Wasfy Jason H, Kennedy Kevin F, Masoudi Frederick A, Ferris Timothy G, Arnold Suzanne V, Kini Vinay, Peterson Pamela, Curtis Jeptha P, Amin Amit P, Bradley Steven M, French William J, Messenger John, Ho P Michael, Spertus John A
Division of Cardiology, Department of Medicine, Massachusetts General Hospital, Harvard Medical School, Boston (J.H.W.).
Saint Luke's Mid America Heart Institute/UMKC, Kansas City, MO (K.F.K., S.V.A., J.A.S.).
Circ Cardiovasc Qual Outcomes. 2018 Sep;11(9):e004635. doi: 10.1161/CIRCOUTCOMES.118.004635.

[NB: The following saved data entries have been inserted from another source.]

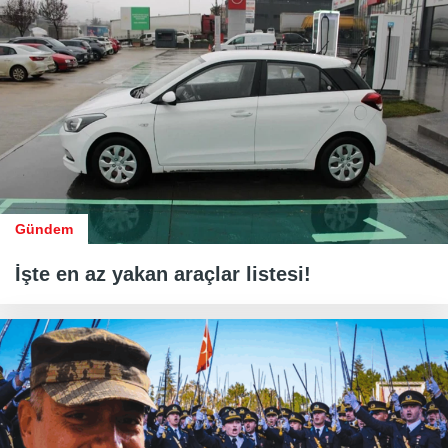
Gündem
İşte en az yakan araçlar listesi!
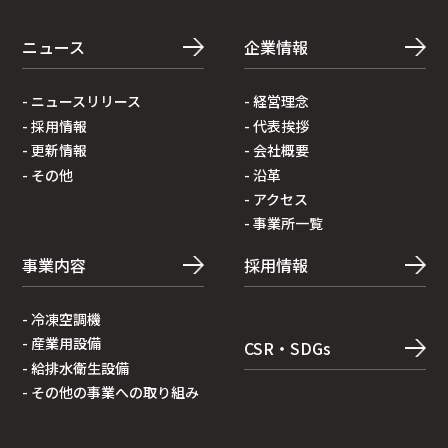
ニュース
企業情報
- ニュースリリース
- 経営理念
- 採⽤情報
- 代表挨拶
- 更新情報
- 会社概要
- その他
- 沿⾰
- アクセス
- 事業所⼀覧
事業内容
採用情報
- 冷凍空調機
- 産業⽤設備
CSR・SDGs
- 給排⽔衛⽣設備
- その他の事業への取り組み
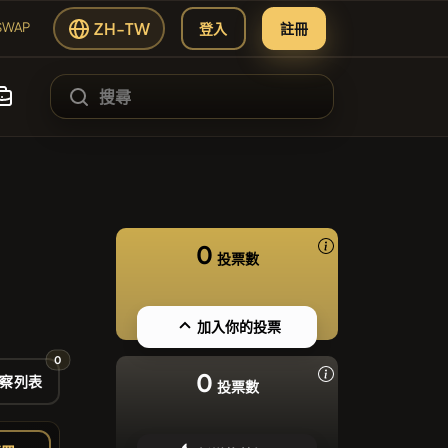
ZH-TW
登入
註冊
SWAP
#84
AP
LMCSWAP
#1122
EN
0
投票數
#100
SIE
#253
加入你的投票
T
0
#1
ading Hub
0
ATH
察列表
投票數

Background To improve value in the care of patients with acute myocardial infarction (MI), payment models increasingly hold providers accountable for costs. As such, providers need tools to predict length of stay (LOS) during hospitalization and the likelihood of needing postacute care facilities after discharge for acute MI patients. We developed models to estimate risk for prolonged LOS and postacute care for acute MI patients at time of hospital admission to facilitate coordinated care planning. Methods and Results We identified patients in the National Cardiovascular Data Registry ACTION registry (Acute Coronary Treatment and Intervention Outcomes Network) who were discharged alive after hospitalization for acute MI between July 1, 2008 and March 31, 2017. Within a 70% random sample (Training cohort) we developed hierarchical, proportional odds models to predict LOS and hierarchical logistic regression models to predict discharge to postacute care. Models were validated in the remaining 30%. Of 633 737 patients in the Training cohort, 16.8% had a prolonged LOS (≥7 days) and 7.8% were discharged to a postacute facility (extended care, a transitional care unit, or rehabilitation). Model discrimination was moderate in the validation dataset for predicting LOS (C statistic=0.640) and strong for predicting discharge to postacute care (C statistic=0.827). For both models, discrimination was similar in ST-segment-elevation MI and non-ST-segment-elevation MI subgroups and calibration was excellent. Conclusions These models developed in a national registry can be used at the time of initial hospitalization to predict LOS and discharge to postacute facilities. Prospective testing of these models is needed to establish how they can improve care coordination and lower costs.
背景 为提高急性心肌梗死(MI)患者的护理价值,支付模式越来越要求医疗服务提供者对成本负责。因此,医疗服务提供者需要工具来预测急性MI患者住院期间的住院时长(LOS)以及出院后需要入住急性后期护理机构的可能性。我们开发了模型,以估计急性MI患者入院时延长LOS和急性后期护理的风险,以促进协调护理计划。
方法与结果 我们在国家心血管数据注册库ACTION注册库(急性冠状动脉治疗和干预结果网络)中识别出在2008年7月1日至2017年3月31日期间因急性MI住院后存活出院的患者。在70%的随机样本(训练队列)中,我们开发了分层比例优势模型来预测LOS,并开发了分层逻辑回归模型来预测出院后入住急性后期护理机构的情况。模型在其余30%的样本中进行了验证。在训练队列的633737名患者中,16.8%的患者住院时长延长(≥7天),7.8%的患者出院后入住急性后期护理机构(扩展护理、过渡护理单元或康复机构)。在验证数据集中,预测LOS的模型辨别力中等(C统计量=0.640),预测出院后入住急性后期护理机构的模型辨别力较强(C统计量=0.827)。对于这两个模型,ST段抬高型MI和非ST段抬高型MI亚组的辨别力相似,校准效果良好。
结论 在全国注册库中开发的这些模型可在初次住院时用于预测LOS和出院后入住急性后期护理机构的情况。需要对这些模型进行前瞻性测试,以确定它们如何改善护理协调并降低成本。